Again, we'll read in the data, convert to a point representation, and project into state plane for our calculations. Well use the get_lehd
convenience function from geosnap
to quickly collect block-level attributes for workplace and residential populations
# you can download this file here: https://www2.census.gov/geo/tiger/TIGER2018/TABBLOCK/tl_2018_11_tabblock10.zip
blks = gpd.read_file('zip://tl_2018_11_tabblock10.zip')
blks['geometry'] = blks.centroid
blks = blks.to_crs(epsg=6487)
# we need both workplace area characteristics (wac) and residence area characteristics (rac)
de_wac = get_lehd('wac', state='dc', year='2015')
de_rac = get_lehd('rac', state='dc', year='2015')
# https://lehd.ces.census.gov/data/lodes/LODES7/LODESTechDoc7.3.pdf
# white = CR01
# black = CR02
# asian = CR04
# hispanic = CT02 - guessing these arent exclusive,
# lets just do white-black in this case
groups_lehd = ['CR01', 'CR02']
blks_wac = blks.merge(de_wac, left_on='GEOID10', right_index=True)

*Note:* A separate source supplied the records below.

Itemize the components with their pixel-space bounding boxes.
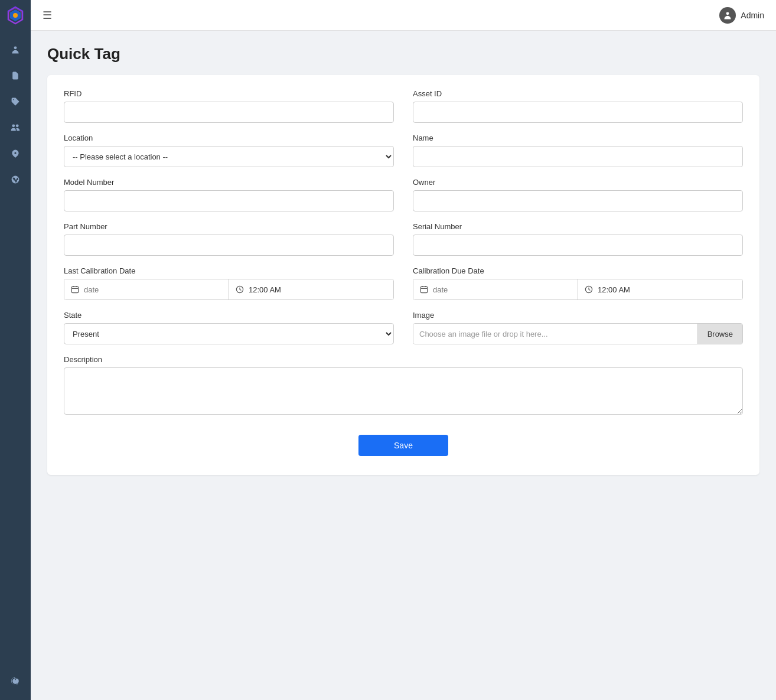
last-calibration-time-picker[interactable]: 12:00 AM: [229, 279, 393, 299]
calendar-due-icon: [419, 285, 429, 294]
last-calibration-datetime: date 12:00 AM: [64, 279, 394, 300]
sidebar-nav: [4, 31, 27, 662]
clock-icon: [235, 285, 244, 294]
form-card: RFID Asset ID Location -- Please select …: [47, 75, 759, 475]
save-button[interactable]: Save: [358, 435, 448, 456]
asset-id-label: Asset ID: [413, 89, 743, 98]
asset-id-input[interactable]: [413, 102, 743, 123]
location-group: Location -- Please select a location --: [64, 134, 394, 167]
sidebar-item-power[interactable]: [4, 669, 27, 693]
calibration-due-time-picker[interactable]: 12:00 AM: [578, 279, 742, 299]
last-calibration-time-text: 12:00 AM: [249, 285, 281, 294]
image-label: Image: [413, 311, 743, 320]
state-group: State Present Missing Maintenance: [64, 311, 394, 344]
calendar-icon: [70, 285, 80, 294]
serial-number-group: Serial Number: [413, 222, 743, 256]
part-number-input[interactable]: [64, 235, 394, 256]
last-calibration-group: Last Calibration Date date 12:00 AM: [64, 266, 394, 300]
calibration-due-date-picker[interactable]: date: [413, 279, 578, 299]
model-number-label: Model Number: [64, 178, 394, 187]
sidebar-item-tags[interactable]: [4, 90, 27, 113]
image-upload-container: Choose an image file or drop it here... …: [413, 323, 743, 344]
user-name: Admin: [741, 11, 764, 20]
location-select[interactable]: -- Please select a location --: [64, 146, 394, 167]
page-content: Quick Tag RFID Asset ID Location -- Plea…: [31, 31, 776, 700]
sidebar: [0, 0, 31, 700]
sidebar-item-people[interactable]: [4, 116, 27, 139]
hamburger-icon[interactable]: ☰: [43, 9, 52, 22]
svg-rect-9: [420, 286, 427, 292]
last-calibration-date-text: date: [84, 285, 99, 294]
sidebar-item-dashboard[interactable]: [4, 38, 27, 61]
owner-group: Owner: [413, 178, 743, 211]
last-calibration-label: Last Calibration Date: [64, 266, 394, 275]
calibration-due-time-text: 12:00 AM: [598, 285, 630, 294]
app-logo[interactable]: [0, 0, 31, 31]
state-select[interactable]: Present Missing Maintenance: [64, 323, 394, 344]
owner-label: Owner: [413, 178, 743, 187]
owner-input[interactable]: [413, 190, 743, 211]
model-number-group: Model Number: [64, 178, 394, 211]
calibration-due-datetime: date 12:00 AM: [413, 279, 743, 300]
calibration-due-label: Calibration Due Date: [413, 266, 743, 275]
calibration-due-date-text: date: [433, 285, 448, 294]
sidebar-item-pin[interactable]: [4, 142, 27, 165]
model-number-input[interactable]: [64, 190, 394, 211]
page-title: Quick Tag: [47, 45, 759, 63]
svg-point-2: [13, 13, 18, 18]
location-label: Location: [64, 134, 394, 142]
sidebar-bottom: [4, 662, 27, 700]
rfid-input[interactable]: [64, 102, 394, 123]
svg-rect-4: [71, 286, 78, 292]
calibration-due-group: Calibration Due Date date 12:00 AM: [413, 266, 743, 300]
description-group: Description: [64, 355, 743, 415]
sidebar-item-globe[interactable]: [4, 168, 27, 191]
name-input[interactable]: [413, 146, 743, 167]
part-number-group: Part Number: [64, 222, 394, 256]
main-wrapper: ☰ Admin Quick Tag RFID Asset ID: [31, 0, 776, 700]
browse-button[interactable]: Browse: [697, 324, 742, 344]
serial-number-label: Serial Number: [413, 222, 743, 231]
rfid-label: RFID: [64, 89, 394, 98]
serial-number-input[interactable]: [413, 235, 743, 256]
part-number-label: Part Number: [64, 222, 394, 231]
topbar-right: Admin: [719, 7, 764, 24]
topbar-left: ☰: [43, 9, 52, 22]
description-label: Description: [64, 355, 743, 364]
description-input[interactable]: [64, 367, 743, 415]
rfid-group: RFID: [64, 89, 394, 123]
user-avatar: [719, 7, 736, 24]
asset-id-group: Asset ID: [413, 89, 743, 123]
sidebar-item-documents[interactable]: [4, 64, 27, 87]
last-calibration-date-picker[interactable]: date: [64, 279, 229, 299]
form-grid: RFID Asset ID Location -- Please select …: [64, 89, 743, 456]
image-group: Image Choose an image file or drop it he…: [413, 311, 743, 344]
topbar: ☰ Admin: [31, 0, 776, 31]
name-label: Name: [413, 134, 743, 142]
state-label: State: [64, 311, 394, 320]
image-upload-placeholder: Choose an image file or drop it here...: [413, 324, 697, 344]
save-area: Save: [64, 435, 743, 456]
clock-due-icon: [584, 285, 594, 294]
name-group: Name: [413, 134, 743, 167]
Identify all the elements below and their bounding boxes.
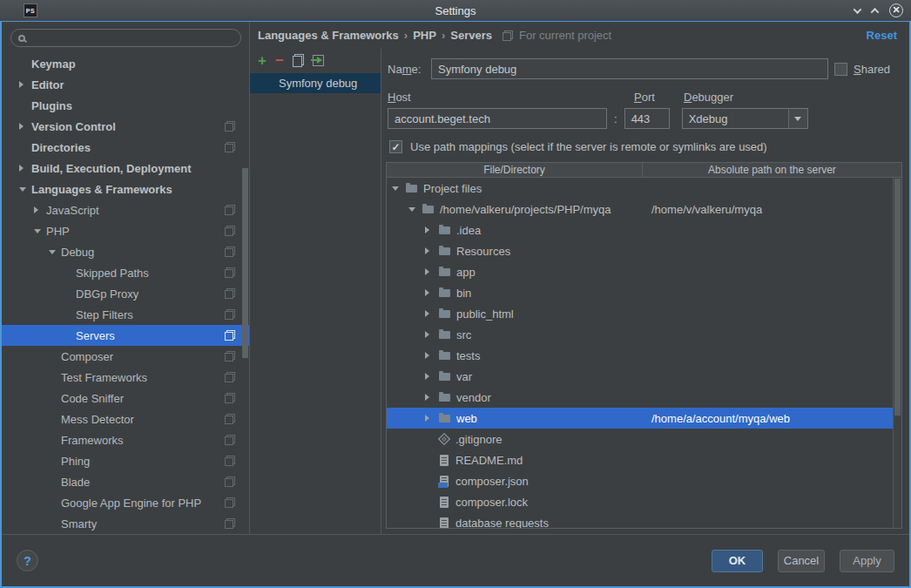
name-field[interactable]: Symfony debug [431,58,828,79]
file-tree-row[interactable]: /home/valkeru/projects/PHP/myqa/home/v/v… [387,199,893,220]
file-tree: Project files/home/valkeru/projects/PHP/… [387,178,893,528]
add-icon[interactable]: + [258,53,267,68]
search-input[interactable] [10,29,241,47]
sidebar-item-frameworks[interactable]: Frameworks [2,429,249,450]
search-icon [18,35,25,42]
file-tree-row[interactable]: bin [387,282,893,303]
phpstorm-logo-icon: PS [24,3,37,17]
per-project-settings-icon [225,288,235,299]
chevron-right-icon [425,394,437,401]
chevron-right-icon [425,331,437,338]
sidebar-item-mess-detector[interactable]: Mess Detector [2,409,249,429]
file-tree-row[interactable]: vendor [387,387,893,408]
sidebar-item-dbgp-proxy[interactable]: DBGp Proxy [2,283,249,304]
sidebar-item-skipped-paths[interactable]: Skipped Paths [2,262,249,283]
file-tree-row[interactable]: .idea [387,220,893,240]
chevron-right-icon [19,123,31,130]
per-project-settings-icon [225,456,235,466]
shared-checkbox[interactable]: Shared [834,63,902,76]
chevron-down-icon [408,207,421,212]
file-name: README.md [456,454,523,467]
file-name: vendor [456,391,491,404]
file-tree-row[interactable]: tests [387,345,893,366]
server-form: Name: Symfony debug Shared Host Port Deb… [381,49,909,534]
apply-button[interactable]: Apply [840,550,894,572]
sidebar-item-label: Languages & Frameworks [31,183,172,196]
sidebar-item-php[interactable]: PHP [2,220,249,241]
file-tree-row[interactable]: public_html [387,303,893,324]
import-icon[interactable] [313,55,324,66]
debugger-dropdown-button[interactable] [788,109,807,128]
ok-button[interactable]: OK [712,550,763,572]
chevron-down-icon [392,186,404,191]
file-name: Resources [456,245,510,258]
settings-tree: KeymapEditorPluginsVersion ControlDirect… [2,51,249,534]
sidebar-item-smarty[interactable]: Smarty [2,513,249,534]
sidebar-item-test-frameworks[interactable]: Test Frameworks [2,367,249,388]
maximize-icon[interactable] [871,7,880,16]
remove-icon[interactable]: − [275,53,284,68]
copy-icon[interactable] [293,54,304,67]
sidebar-item-servers[interactable]: Servers [2,325,249,346]
per-project-settings-icon [225,497,235,508]
folder-icon [439,289,450,297]
sidebar-item-step-filters[interactable]: Step Filters [2,304,249,325]
file-tree-row[interactable]: .gitignore [387,429,893,449]
file-tree-row[interactable]: var [387,366,893,387]
sidebar-item-composer[interactable]: Composer [2,346,249,367]
sidebar-item-google-app-engine-for-php[interactable]: Google App Engine for PHP [2,492,249,513]
sidebar-item-version-control[interactable]: Version Control [2,116,249,137]
column-header-file-directory[interactable]: File/Directory [387,163,643,177]
table-scrollbar[interactable] [893,178,901,528]
port-field[interactable]: 443 [624,108,670,129]
breadcrumb-part[interactable]: Servers [450,29,492,42]
help-button[interactable]: ? [17,550,38,571]
minimize-icon[interactable] [854,5,862,14]
chevron-right-icon [425,247,437,254]
path-mappings-checkbox[interactable]: ✓ Use path mappings (select if the serve… [388,140,902,153]
window-controls: ✕ [854,0,903,21]
file-tree-row[interactable]: database requests [387,512,893,528]
sidebar-item-directories[interactable]: Directories [2,137,249,158]
column-header-absolute-path[interactable]: Absolute path on the server [643,163,901,177]
file-tree-row[interactable]: composer.json [387,470,893,491]
table-scrollbar-thumb[interactable] [894,179,901,416]
window-title: Settings [0,4,911,17]
file-tree-row[interactable]: app [387,261,893,282]
sidebar-item-code-sniffer[interactable]: Code Sniffer [2,388,249,409]
path-mappings-checkbox-box[interactable]: ✓ [389,140,402,153]
sidebar-item-javascript[interactable]: JavaScript [2,199,249,220]
sidebar-item-blade[interactable]: Blade [2,471,249,492]
file-name: web [456,412,477,425]
breadcrumb-part[interactable]: Languages & Frameworks [258,29,399,42]
shared-checkbox-box[interactable] [834,63,847,76]
file-tree-row[interactable]: composer.lock [387,491,893,512]
file-tree-row[interactable]: web/home/a/account/myqa/web [387,408,893,429]
sidebar-item-debug[interactable]: Debug [2,241,249,262]
chevron-right-icon [34,206,46,213]
file-tree-row[interactable]: README.md [387,449,893,470]
breadcrumb-part[interactable]: PHP [413,29,436,42]
sidebar-item-plugins[interactable]: Plugins [2,95,249,116]
server-list-item[interactable]: Symfony debug [250,73,381,93]
reset-link[interactable]: Reset [867,29,897,42]
sidebar-item-editor[interactable]: Editor [2,74,249,95]
host-field[interactable]: account.beget.tech [388,108,607,129]
chevron-down-icon [34,229,46,233]
sidebar-item-label: Servers [76,329,115,342]
sidebar-item-languages-frameworks[interactable]: Languages & Frameworks [2,179,249,199]
chevron-right-icon [19,81,31,88]
sidebar-item-label: Google App Engine for PHP [61,497,201,510]
sidebar-item-keymap[interactable]: Keymap [2,53,249,74]
file-tree-row[interactable]: Resources [387,240,893,261]
chevron-right-icon [425,310,437,317]
sidebar-item-build-execution-deployment[interactable]: Build, Execution, Deployment [2,158,249,179]
file-tree-row[interactable]: src [387,324,893,345]
per-project-settings-icon [225,121,235,132]
close-icon[interactable]: ✕ [889,3,903,17]
debugger-select[interactable]: Xdebug [682,108,808,129]
file-tree-row[interactable]: Project files [387,178,893,199]
sidebar-scrollbar[interactable] [242,168,248,358]
cancel-button[interactable]: Cancel [778,550,825,572]
sidebar-item-phing[interactable]: Phing [2,450,249,471]
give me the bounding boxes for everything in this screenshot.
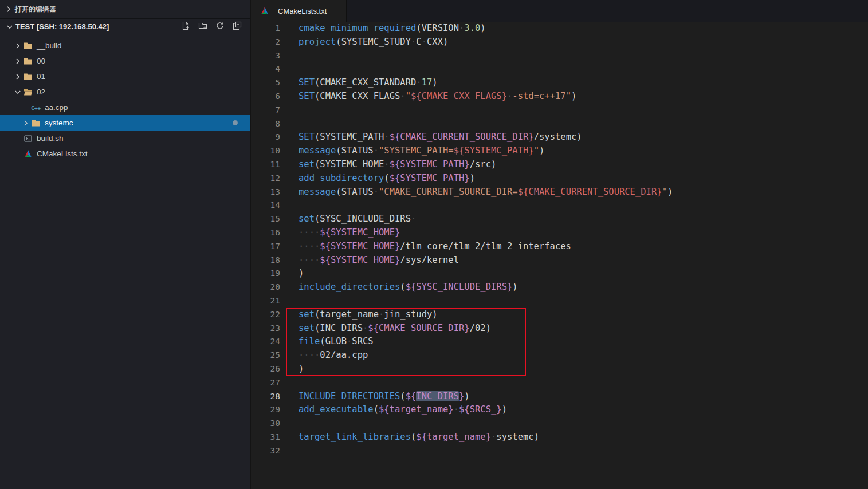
line-number: 1 bbox=[251, 22, 280, 36]
code-text bbox=[280, 199, 299, 212]
line-number: 24 bbox=[251, 335, 280, 349]
code-line[interactable]: 4 bbox=[251, 62, 868, 76]
tree-item-02[interactable]: 02 bbox=[0, 84, 250, 100]
line-number: 18 bbox=[251, 254, 280, 267]
code-line[interactable]: 18····${SYSTEMC_HOME}/sys/kernel bbox=[251, 254, 868, 267]
new-folder-button[interactable] bbox=[198, 22, 208, 32]
line-number: 14 bbox=[251, 199, 280, 212]
line-number: 21 bbox=[251, 294, 280, 308]
code-text: cmake_minimum_required(VERSION·3.0) bbox=[280, 22, 486, 36]
code-lines: 1cmake_minimum_required(VERSION·3.0)2pro… bbox=[251, 22, 868, 458]
refresh-button[interactable] bbox=[215, 22, 225, 32]
code-line[interactable]: 10message(STATUS·"SYSTEMC_PATH=${SYSTEMC… bbox=[251, 144, 868, 158]
explorer-section-header[interactable]: TEST [SSH: 192.168.50.42] bbox=[0, 18, 250, 34]
code-text bbox=[280, 376, 299, 390]
tab-cmakelists[interactable]: CMakeLists.txt bbox=[251, 0, 347, 22]
code-editor[interactable]: 1cmake_minimum_required(VERSION·3.0)2pro… bbox=[251, 22, 868, 489]
code-text: SET(CMAKE_CXX_FLAGS·"${CMAKE_CXX_FLAGS}·… bbox=[280, 90, 576, 104]
explorer-sidebar: 打开的编辑器 TEST [SSH: 192.168.50.42] __build… bbox=[0, 0, 251, 489]
tree-item-label: 02 bbox=[37, 88, 45, 96]
code-line[interactable]: 23set(INC_DIRS·${CMAKE_SOURCE_DIR}/02) bbox=[251, 322, 868, 336]
collapse-all-icon bbox=[233, 21, 242, 32]
code-text bbox=[280, 117, 299, 131]
chevron-spacer bbox=[13, 134, 22, 143]
chevron-spacer bbox=[21, 103, 30, 112]
code-line[interactable]: 28INCLUDE_DIRECTORIES(${INC_DIRS}) bbox=[251, 390, 868, 404]
code-line[interactable]: 7 bbox=[251, 104, 868, 117]
code-line[interactable]: 30 bbox=[251, 417, 868, 431]
code-text: SET(CMAKE_CXX_STANDARD·17) bbox=[280, 76, 438, 90]
code-line[interactable]: 31target_link_libraries(${target_name}·s… bbox=[251, 431, 868, 444]
code-line[interactable]: 20include_directories(${SYSC_INCLUDE_DIR… bbox=[251, 281, 868, 294]
tree-item-aa-cpp[interactable]: C++aa.cpp bbox=[0, 100, 250, 115]
cpp-file-icon: C++ bbox=[30, 103, 41, 112]
code-line[interactable]: 16····${SYSTEMC_HOME} bbox=[251, 226, 868, 240]
tree-item-00[interactable]: 00 bbox=[0, 53, 250, 69]
code-line[interactable]: 6SET(CMAKE_CXX_FLAGS·"${CMAKE_CXX_FLAGS}… bbox=[251, 90, 868, 104]
folder-icon bbox=[22, 72, 33, 81]
tree-item--build[interactable]: __build bbox=[0, 38, 250, 53]
line-number: 23 bbox=[251, 322, 280, 336]
code-line[interactable]: 13message(STATUS·"CMAKE_CURRENT_SOURCE_D… bbox=[251, 186, 868, 199]
line-number: 3 bbox=[251, 49, 280, 63]
code-line[interactable]: 17····${SYSTEMC_HOME}/tlm_core/tlm_2/tlm… bbox=[251, 240, 868, 254]
line-number: 16 bbox=[251, 226, 280, 240]
folder-icon bbox=[22, 41, 33, 50]
tree-item-label: build.sh bbox=[37, 134, 64, 143]
tree-item-label: __build bbox=[37, 41, 62, 50]
code-line[interactable]: 5SET(CMAKE_CXX_STANDARD·17) bbox=[251, 76, 868, 90]
file-tree: __build000102C++aa.cppsystemcbuild.shCMa… bbox=[0, 34, 250, 161]
chevron-spacer bbox=[13, 149, 22, 159]
code-line[interactable]: 12add_subdirectory(${SYSTEMC_PATH}) bbox=[251, 172, 868, 186]
folder-open-icon bbox=[22, 88, 33, 97]
code-line[interactable]: 14 bbox=[251, 199, 868, 212]
new-file-button[interactable] bbox=[180, 22, 191, 32]
section-actions bbox=[180, 22, 250, 32]
open-editors-header[interactable]: 打开的编辑器 bbox=[0, 0, 250, 18]
code-line[interactable]: 9SET(SYSTEMC_PATH·${CMAKE_CURRENT_SOURCE… bbox=[251, 131, 868, 144]
code-line[interactable]: 3 bbox=[251, 49, 868, 63]
tree-item-systemc[interactable]: systemc bbox=[0, 115, 250, 131]
code-line[interactable]: 11set(SYSTEMC_HOME·${SYSTEMC_PATH}/src) bbox=[251, 158, 868, 172]
code-line[interactable]: 8 bbox=[251, 117, 868, 131]
code-text bbox=[280, 104, 299, 117]
code-line[interactable]: 27 bbox=[251, 376, 868, 390]
code-line[interactable]: 1cmake_minimum_required(VERSION·3.0) bbox=[251, 22, 868, 36]
code-text: set(target_name·jin_study) bbox=[280, 308, 438, 322]
line-number: 26 bbox=[251, 362, 280, 376]
code-line[interactable]: 19) bbox=[251, 267, 868, 281]
code-line[interactable]: 2project(SYSTEMC_STUDY·C·CXX) bbox=[251, 36, 868, 49]
code-line[interactable]: 22set(target_name·jin_study) bbox=[251, 308, 868, 322]
tree-item-01[interactable]: 01 bbox=[0, 69, 250, 84]
line-number: 9 bbox=[251, 131, 280, 144]
code-line[interactable]: 21 bbox=[251, 294, 868, 308]
line-number: 27 bbox=[251, 376, 280, 390]
line-number: 22 bbox=[251, 308, 280, 322]
tree-item-cmakelists-txt[interactable]: CMakeLists.txt bbox=[0, 146, 250, 161]
line-number: 31 bbox=[251, 431, 280, 444]
line-number: 10 bbox=[251, 144, 280, 158]
code-line[interactable]: 24file(GLOB·SRCS_ bbox=[251, 335, 868, 349]
tree-item-build-sh[interactable]: build.sh bbox=[0, 131, 250, 146]
chevron-right-icon bbox=[3, 5, 13, 14]
code-text: message(STATUS·"SYSTEMC_PATH=${SYSTEMC_P… bbox=[280, 144, 544, 158]
code-text: add_subdirectory(${SYSTEMC_PATH}) bbox=[280, 172, 475, 186]
code-text: SET(SYSTEMC_PATH·${CMAKE_CURRENT_SOURCE_… bbox=[280, 131, 582, 144]
code-line[interactable]: 29add_executable(${target_name}·${SRCS_}… bbox=[251, 403, 868, 417]
code-text: ) bbox=[280, 362, 304, 376]
code-text bbox=[280, 417, 299, 431]
code-text: ····02/aa.cpp bbox=[280, 349, 368, 362]
new-file-icon bbox=[181, 21, 190, 32]
collapse-all-button[interactable] bbox=[232, 22, 242, 32]
code-line[interactable]: 26) bbox=[251, 362, 868, 376]
code-line[interactable]: 25····02/aa.cpp bbox=[251, 349, 868, 362]
code-line[interactable]: 32 bbox=[251, 444, 868, 458]
line-number: 30 bbox=[251, 417, 280, 431]
tree-item-label: CMakeLists.txt bbox=[37, 149, 88, 158]
code-text: message(STATUS·"CMAKE_CURRENT_SOURCE_DIR… bbox=[280, 186, 673, 199]
folder-icon bbox=[30, 119, 41, 128]
line-number: 29 bbox=[251, 403, 280, 417]
code-text: ····${SYSTEMC_HOME}/sys/kernel bbox=[280, 254, 459, 267]
code-line[interactable]: 15set(SYSC_INCLUDE_DIRS· bbox=[251, 212, 868, 226]
folder-icon bbox=[22, 57, 33, 66]
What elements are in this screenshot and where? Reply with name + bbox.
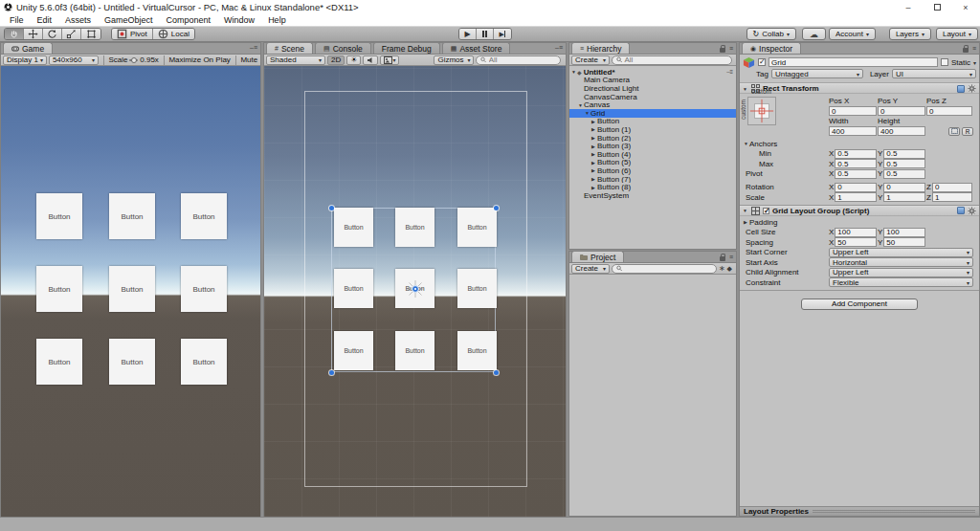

blks_rac = blks.merge(de_rac, left_on='GEOID10', right_index=True)
rac_net = compute_segregation_profile(blks_rac, distances=distances, groups=groups_lehd, network=net, precompute=False)
wac_net = compute_segregation_profile(blks_wac, distances=distances, groups=groups_lehd, network=net, precompute=False)
rac_net_exp = compute_segregation_profile(blks_rac, distances=distances, groups=groups_lehd, network=net, decay='exp', precompute=False)
wac_net_exp = compute_segregation_profile(blks_wac, distances=distances, groups=groups_lehd, network=net, decay='exp', precompute=False)
fig, ax = plt.subplots(figsize=(12,8))
ax.scatter(rac_net_exp.keys(), rac_net_exp.values(), c='blue', label='rac exponential')
ax.plot(rac_net_exp.keys(), rac_net_exp.values(), c='blue')
ax.scatter(wac_net_exp.keys(), wac_net_exp.values(), c='yellow', label='wac exponential')
ax.plot(wac_net_exp.keys(), wac_net_exp.values(), c='yellow')
ax.scatter(rac_net.keys(), rac_net.values(), c='green', label='rac linear')
ax.plot(rac_net.keys(), rac_net.values(), c='green')
ax.scatter(wac_net.keys(), wac_net.values(), c='red', label='wac linear')
ax.plot(wac_net.keys(), wac_net.values(), c='red')
plt.xlabel('meters')
plt.ylabel('SIT')
plt.legend()
plt.show()
A few things to take in here:
- these curves are significantly different from the tract-based profiles above.
- They are different years, different populations, and different aggregation levels, so we expect them to be (but it raises the question which of these variables is causing the difference?)
- residential segregation is so much larger than workplace segregation
- in fact, workplace segregation in DC is essentially 0 for environments greater than 1km
- the residential curve falls faster for exponential decay (as we might expect)
- there's almost no discernible differece between workplace areas segregation profiles using different decay types
what might this say about transport equity and spatial mismatch?